No Duty to Defend Policy In California
In Waller v. Truck Ins. Exchange, Inc. (1995), 11 Cal. 4th 1, a third party insurance bad faith case, our Supreme Court held that when an insurer properly concludes that it has no duty to defend its insured under the policy and denies benefits on that basis, the insured may not assert a claim for bad faith, reasoning that "the covenant of good faith and fair dealing is implied as a supplement to the express contractual covenants, to prevent a contracting party from engaging in conduct that frustrates the other party's rights to the benefits of the agreement." (Id. at p. 36.)
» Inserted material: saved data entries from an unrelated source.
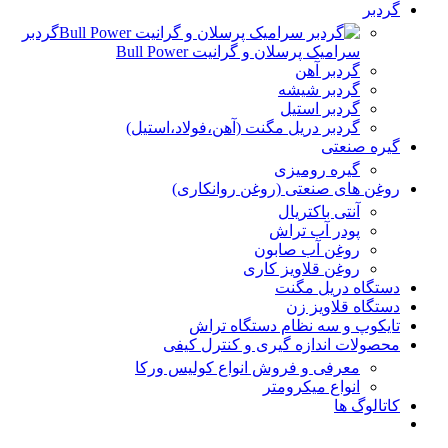
گردبر
گردبر
سرامیک پرسلان و گرانیت Bull Power
گردبر آهن
گردبر شیشه
گردبر استیل
گردبر دریل مگنت (آهن،فولاد،استیل)
گیره صنعتی
گیره رومیزی
روغن های صنعتی (روغن روانکاری)
آنتی باکتریال
پودر آب تراش
روغن آب صابون
روغن قلاویز کاری
دستگاه دریل مگنت
دستگاه قلاویز زن
تایکوپ و سه نظام دستگاه تراش
محصولات اندازه گیری و کنترل کیفی
معرفی و فروش انواع کولیس ورکا
انواع میکرومتر
کاتالوگ ها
In reaching this conclusion, the Waller court favorably cited Love v. Fire Ins. Exchange (1990) 221 Cal. App. 3d 1136 271 Cal. Rptr. 246, a first party insurance bad faith case.
In Love, the insureds made untimely claims for policy benefits, and the court in Love concluded that the insureds' bad faith claim failed as a matter of law because no benefits due under the policy had been withheld. (Id. at pp. 1151-1152.)
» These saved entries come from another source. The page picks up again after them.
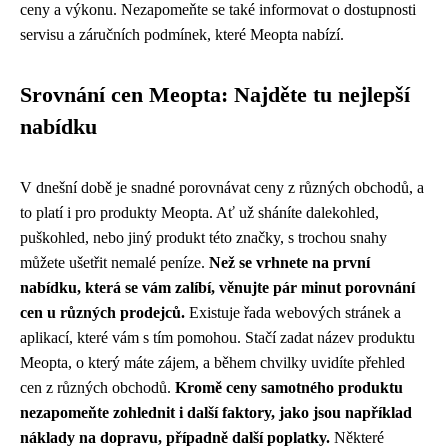
ceny a výkonu. Nezapomeňte se také informovat o dostupnosti
servisu a záručních podmínek, které Meopta nabízí.
Srovnání cen Meopta: Najděte tu nejlepší
nabídku
V dnešní době je snadné porovnávat ceny z různých obchodů, a
to platí i pro produkty Meopta. Ať už sháníte dalekohled,
puškohled, nebo jiný produkt této značky, s trochou snahy
můžete ušetřit nemalé peníze.
Než se vrhnete na první
nabídku, která se vám zalíbí, věnujte pár minut porovnání
cen u různých prodejců.
Existuje řada webových stránek a
aplikací, které vám s tím pomohou. Stačí zadat název produktu
Meopta, o který máte zájem, a během chvilky uvidíte přehled
cen z různých obchodů.
Kromě ceny samotného produktu
nezapomeňte zohlednit i další faktory, jako jsou například
náklady na dopravu, případně další poplatky.
Některé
In so concluding, the Love court stated:
"When benefits are due an insured, delayed payment based on inadequate or tardy investigations, oppressive conduct by claims adjusters seeking to reduce the amounts legitimately payable and numerous other tactics may breach the implied covenant because it frustrates the insured's primary right to receive the benefits of his contract--i.e., prompt compensation for losses.
Absent that primary right, however, the auxiliary implied covenant has nothing upon which to act as a supplement, and should not be endowed with an existence independent of its contractual underpinnings." (Id. at p. 1153.)